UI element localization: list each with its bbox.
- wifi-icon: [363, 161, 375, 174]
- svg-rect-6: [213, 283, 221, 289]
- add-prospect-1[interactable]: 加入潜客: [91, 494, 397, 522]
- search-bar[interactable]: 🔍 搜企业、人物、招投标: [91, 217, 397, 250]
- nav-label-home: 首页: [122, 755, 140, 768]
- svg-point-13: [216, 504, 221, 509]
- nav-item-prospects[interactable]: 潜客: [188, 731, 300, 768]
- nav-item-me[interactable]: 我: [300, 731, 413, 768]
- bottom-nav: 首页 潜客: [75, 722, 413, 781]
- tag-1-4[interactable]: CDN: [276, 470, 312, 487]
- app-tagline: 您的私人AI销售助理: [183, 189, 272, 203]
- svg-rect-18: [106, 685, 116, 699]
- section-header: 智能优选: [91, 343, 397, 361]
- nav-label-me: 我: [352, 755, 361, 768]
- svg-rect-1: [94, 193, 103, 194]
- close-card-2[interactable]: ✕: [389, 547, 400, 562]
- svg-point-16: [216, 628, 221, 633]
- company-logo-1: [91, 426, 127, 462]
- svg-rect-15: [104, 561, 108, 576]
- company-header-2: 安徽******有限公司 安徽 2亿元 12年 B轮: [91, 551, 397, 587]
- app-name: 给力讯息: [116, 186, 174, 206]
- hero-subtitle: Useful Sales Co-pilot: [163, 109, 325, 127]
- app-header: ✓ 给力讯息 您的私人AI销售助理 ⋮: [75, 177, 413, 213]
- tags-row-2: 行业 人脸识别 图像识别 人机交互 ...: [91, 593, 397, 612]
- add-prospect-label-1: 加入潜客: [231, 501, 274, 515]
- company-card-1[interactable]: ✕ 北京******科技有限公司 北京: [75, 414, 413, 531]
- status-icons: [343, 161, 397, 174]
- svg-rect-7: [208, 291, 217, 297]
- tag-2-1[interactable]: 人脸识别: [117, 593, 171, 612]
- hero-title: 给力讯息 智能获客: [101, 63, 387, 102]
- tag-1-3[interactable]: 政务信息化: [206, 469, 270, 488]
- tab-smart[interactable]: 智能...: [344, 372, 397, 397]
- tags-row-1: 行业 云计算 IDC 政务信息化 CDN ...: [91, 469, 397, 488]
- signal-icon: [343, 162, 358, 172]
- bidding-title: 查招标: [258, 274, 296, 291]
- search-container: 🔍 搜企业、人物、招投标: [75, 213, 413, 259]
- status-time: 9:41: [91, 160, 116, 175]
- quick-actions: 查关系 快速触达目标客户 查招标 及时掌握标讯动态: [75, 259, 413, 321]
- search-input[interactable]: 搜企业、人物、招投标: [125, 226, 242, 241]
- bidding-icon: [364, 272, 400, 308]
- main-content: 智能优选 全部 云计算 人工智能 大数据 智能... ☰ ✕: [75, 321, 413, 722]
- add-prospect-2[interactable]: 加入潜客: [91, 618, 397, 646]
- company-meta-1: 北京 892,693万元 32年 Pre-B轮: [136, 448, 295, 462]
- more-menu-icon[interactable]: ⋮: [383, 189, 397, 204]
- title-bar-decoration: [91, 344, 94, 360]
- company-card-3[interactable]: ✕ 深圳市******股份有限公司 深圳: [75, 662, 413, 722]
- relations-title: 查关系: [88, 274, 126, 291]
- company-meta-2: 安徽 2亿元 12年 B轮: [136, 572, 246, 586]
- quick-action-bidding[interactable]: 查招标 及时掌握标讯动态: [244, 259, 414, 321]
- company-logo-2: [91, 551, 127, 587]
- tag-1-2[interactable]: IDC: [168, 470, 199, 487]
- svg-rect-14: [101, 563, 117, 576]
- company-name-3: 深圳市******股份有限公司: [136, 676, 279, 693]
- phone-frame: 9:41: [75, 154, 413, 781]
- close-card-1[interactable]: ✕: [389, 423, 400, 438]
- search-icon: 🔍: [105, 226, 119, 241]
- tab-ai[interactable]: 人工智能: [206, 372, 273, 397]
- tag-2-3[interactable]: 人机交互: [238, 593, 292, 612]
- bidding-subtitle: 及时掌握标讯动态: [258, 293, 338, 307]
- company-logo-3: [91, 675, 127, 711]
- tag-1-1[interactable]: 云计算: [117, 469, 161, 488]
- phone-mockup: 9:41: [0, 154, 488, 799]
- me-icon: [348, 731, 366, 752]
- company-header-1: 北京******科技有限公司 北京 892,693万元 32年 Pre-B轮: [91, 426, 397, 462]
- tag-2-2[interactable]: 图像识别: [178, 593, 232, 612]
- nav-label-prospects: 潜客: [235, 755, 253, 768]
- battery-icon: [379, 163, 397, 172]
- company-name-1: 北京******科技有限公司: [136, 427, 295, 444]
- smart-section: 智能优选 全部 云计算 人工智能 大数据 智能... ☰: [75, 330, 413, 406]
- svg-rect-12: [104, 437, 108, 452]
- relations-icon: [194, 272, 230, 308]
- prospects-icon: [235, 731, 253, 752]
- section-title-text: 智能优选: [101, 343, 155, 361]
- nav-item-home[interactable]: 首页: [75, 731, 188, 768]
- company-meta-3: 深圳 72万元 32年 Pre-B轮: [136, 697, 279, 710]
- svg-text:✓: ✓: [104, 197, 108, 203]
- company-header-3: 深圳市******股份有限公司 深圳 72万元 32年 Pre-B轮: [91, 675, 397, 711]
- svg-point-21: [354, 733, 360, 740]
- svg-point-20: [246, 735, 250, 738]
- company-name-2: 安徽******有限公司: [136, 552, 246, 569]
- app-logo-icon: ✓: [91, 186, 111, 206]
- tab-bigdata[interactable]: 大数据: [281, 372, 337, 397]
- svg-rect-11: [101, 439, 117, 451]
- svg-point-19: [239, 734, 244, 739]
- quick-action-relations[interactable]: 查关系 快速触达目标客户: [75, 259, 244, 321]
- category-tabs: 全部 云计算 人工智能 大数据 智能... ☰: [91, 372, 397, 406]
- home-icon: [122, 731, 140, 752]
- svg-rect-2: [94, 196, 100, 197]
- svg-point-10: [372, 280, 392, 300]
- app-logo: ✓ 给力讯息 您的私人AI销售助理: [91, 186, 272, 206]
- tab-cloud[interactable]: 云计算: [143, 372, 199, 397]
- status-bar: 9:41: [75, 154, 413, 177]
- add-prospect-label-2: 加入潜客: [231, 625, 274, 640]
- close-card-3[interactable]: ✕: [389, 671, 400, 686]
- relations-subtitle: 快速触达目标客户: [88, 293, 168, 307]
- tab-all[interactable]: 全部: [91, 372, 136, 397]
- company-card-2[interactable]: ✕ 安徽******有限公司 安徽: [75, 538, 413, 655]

□ □ □

After reading each line of the data, give only the number of lines that include the word "加入潜客".

▸ **Answer for this exercise**:
4